El Evangelio de la Misa de hoy nos relata otro de los múltiples enfrentamientos de los fariseos con Jesús: “Un sábado, entró Jesús en casa de uno de los principales fariseos para comer y ellos lo estaban espiando”. En este relato podemos fijarnos en un par de detalles que ponen en evidencia las causas de esta resistencia a la persona y enseñanza de Cristo: “ellos lo estaban espiando” y “ellos se quedaron callados”.

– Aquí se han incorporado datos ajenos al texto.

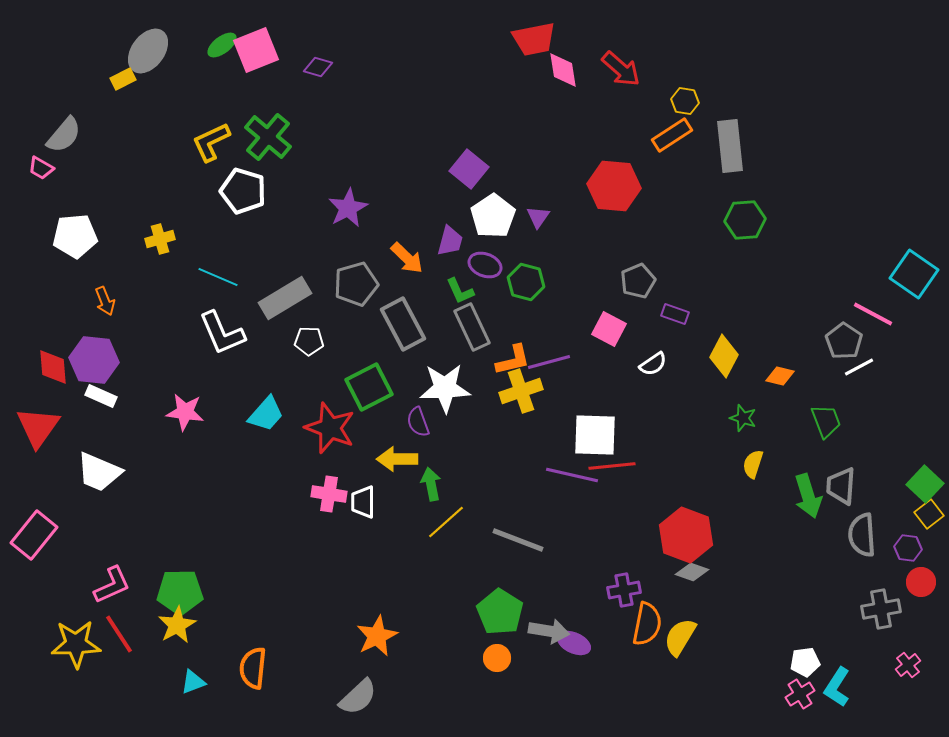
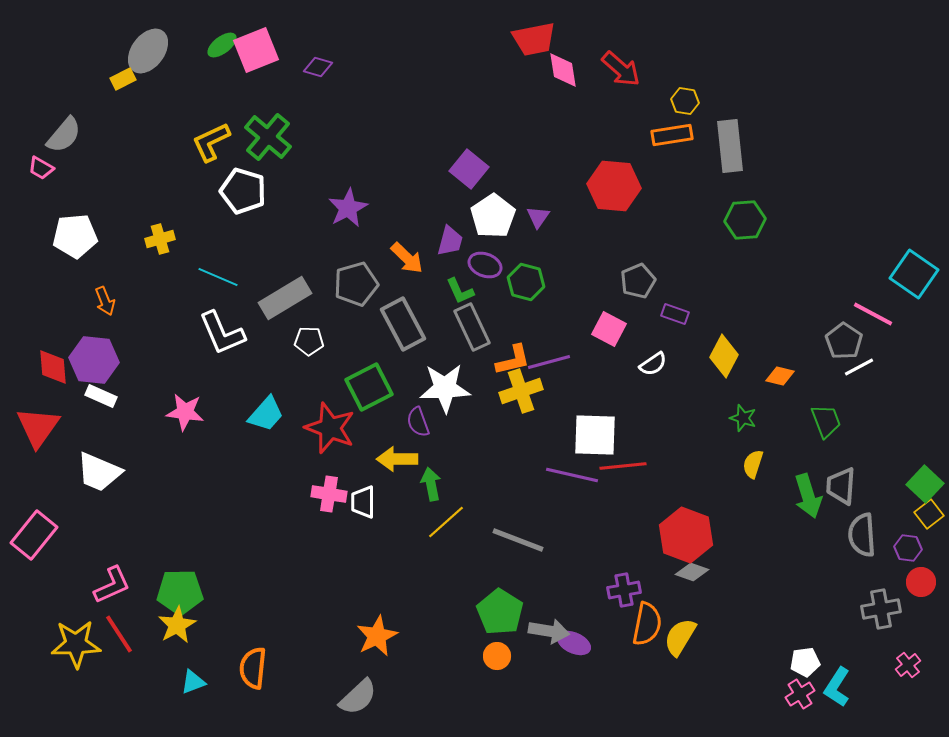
orange rectangle at (672, 135): rotated 24 degrees clockwise
red line at (612, 466): moved 11 px right
orange circle at (497, 658): moved 2 px up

Jesús va a comer a casa de uno de los fariseos porque ha sido invitado. Algo que permite crear un clima que facilite un ambiente de intimidad, un diálogo propio de amigos que favorece la intimidad. Sin embargo, estos hombres, en su corazón perverso, no se fían de Jesús, pero quieren que Él se confíe. Espían a Jesús porque desconfían de él. Esta desconfianza no les permite ver el sufrimiento del enfermo que tienen delante y ante la pregunta de Jesús sobre la licitud de curarle, aunque sea sábado, “ellos se quedaron callados”. Tampoco les permite reaccionar cuando les pregunta sobre qué harían si ese sufrimiento les tocaría a ellos: “¿A quién de vosotros se le cae al pozo el asno o el buey y no lo saca enseguida en día de sábado?
Y no pudieron replicar a esto”.

En resumen, no se fían de Cristo, por ello no son sinceros y se hacen incapaces para reconocer la verdad sobre el bien. Sólo cuando me fío de alguien no temo a mostrarle la verdad de lo que pienso o de lo que pasa. La sinceridad supone amar la verdad y no temerla, porque la verdad siempre trae el bien, lo bueno.

Ahora podemos preguntarnos cada uno si nos fiamos de Cristo, si no “deformamos”, en ocasiones, su palabra cuando no termina de “gustarnos” o nos parece muy exigente. Si Cristo nos propone siempre lo que es mejor para nosotros ¿por qué en ocasiones me “defiendo” de lo que me dice en la conciencia? Esa desconfianza no me permitirá reconocer la verdad de Quién me habla, la verdad de lo que soy. Y tendré que salir de ese círculo, y reconociendo con sinceridad lo que hay en mi corazón, abrirlo al Señor. Esto supone amar la verdad en el examen de conciencia en el que podemos tener tres imágenes de nosotros mismos: la que tiene Dios, la que tienen los demás y la que tengo yo. Sólo importa la que tiene Dios. Las otras dos son intrascendentes (no me cambian), sin embargo, la que tenga Dios sí me cambia, sí es trascendente.

No desconfiar de Dios. Él conoce lo que hay en el corazón del hombre, en el nuestro. El Papa San Juan Pablo II nos lo recordaba en el inicio de su Pontificado con gran energía: “¡No tengáis miedo! Cristo conoce lo que hay dentro del hombre. ¡Sólo Él lo conoce! Con frecuencia el hombre actual no sabe lo que lleva dentro, en lo profundo de su ánimo, de su corazón. Muchas veces se siente inseguro sobre el sentido de su vida en este mundo. Se siente invadido por la duda que se transforma en desesperación. Permitid, pues, —os lo ruego, os lo imploro con humildad y con confianza— permitid que Cristo hable al hombre. ¡Sólo Él tiene palabras de vida, sí, de vida eterna!”. No tengamos miedo al mundo, ni al futuro, ni a nuestra debilidad

Que nuestra Madre nos enseñe a vivir con esa disposición de confianza en su Hijo.